Estoy en un lugar que es un rompeolas
en mitad de Castilla,
aunque las olas rompen
también
donde no podemos palpar forma alguna.
Si afino el oído y filtro mil motores
podría escuchar cómo reverbera el círculo
de poetas que pisara estas luces y sombras
hace un siglo, esta casita blanca.
Machado, tu nombre es agujero de gusano
que transporta un mundo a otro tiempo
y un tiempo a otras nubes.
Desde aquí veo la llanura.
Sobre un espejo acusador de sangre reposan
los cuerpos abiertos de una mujer embarazada
y de una ternera;
de su abdomen como una puerta escapa confusa
la primavera que se ve abortada en invierno.
En otro plano
al fondo
se alza la más maravillosa torre de catedral
y su campanario llama
—brillante como una cuerda de peces voladores—
a la plegaria que anhela un futuro sin mancha.
El desierto se extiende,
se construye de voces doloridas,
certezas sin asideros.
Pasa la tarde con el peso de la historia.
Observo la planicie
donde quedarán enterrados todos los oropeles,
todos los platos inalcanzables;
conformaremos un humus de materia única
en el que será imposible distinguir los huesos
y los sacrificios,
el puñal en la espalda y el sacrificio,
los besos y los sacrificios;
seremos mantillo de contradicciones casuales.
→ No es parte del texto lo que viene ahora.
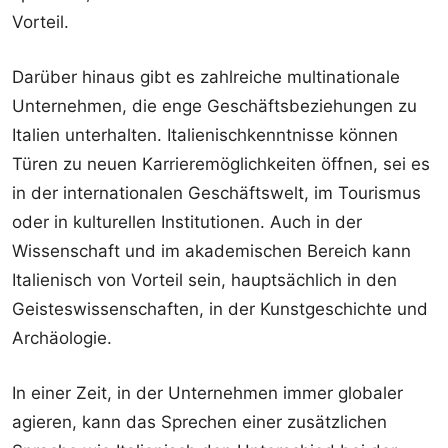
Vorteil.
Darüber hinaus gibt es zahlreiche multinationale
Unternehmen, die enge Geschäftsbeziehungen zu
Italien unterhalten. Italienischkenntnisse können
Türen zu neuen Karrieremöglichkeiten öffnen, sei es
in der internationalen Geschäftswelt, im Tourismus
oder in kulturellen Institutionen. Auch in der
Wissenschaft und im akademischen Bereich kann
Italienisch von Vorteil sein, hauptsächlich in den
Geisteswissenschaften, in der Kunstgeschichte und
Archäologie.
In einer Zeit, in der Unternehmen immer globaler
agieren, kann das Sprechen einer zusätzlichen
Vuelvo a Segovia y su último arco del acueducto;
apenas llega al metro pero es capaz de tragarnos,
hacernos pasar por su aro
como un deslizamiento de ladera,
pues a fin de cuentas qué somos
sino los granos de arena de la historia.
En los nichos hundidos en roca
del cementerio hebreo
—siluetas que pierden
su forma y su memoria
con el minucioso quehacer del paso del tiempo—,
está el alfabeto que nos explica.
Las carreteras de prisa sin sentido
escupen su furia en cada tumba.
Hay un imbécil
derrapando su coche de imbécil
su bemeuve de imbécil,
bajo el acueducto de Segovia.
Una fuente anciana
ennegrecida por el beso del agua
y lo imparable de cien otoños
resiste en su silencio de granito
al pus brotado con furia idiota
de un coche reguetonero con alerones.
Una moto sin escape intenta su ariete inútil
contra el muro centenario de una biblioteca.
Gente obesa con chándal de tobillo al aire
resoplando por las cuestas de Segovia,
buscando un restaurante que apareció en masterchef,
preguntando al robot de Google,
investigando reseñas de usuarios.
A veces pienso que Segovia está muerta,
que se se desangra por su arteria llena de franquicias;
por sus esquinas de callejuelas de arena fluyen
los contenidos del prime time televisivo.
A veces siento que es una ciudad sin vecinos
y que mi paseo por sus paseos
es sólo una forma de consumo.
Se acaba el día, avanza la tarde última en Segovia,
hay un eco de lágrimas pues el tiempo es inaprensible.
Se acaba el día, cae la tarde con un peso frío;
me alejo del centro de Segovia, convencido
de que todas sus calles terminan en el mar.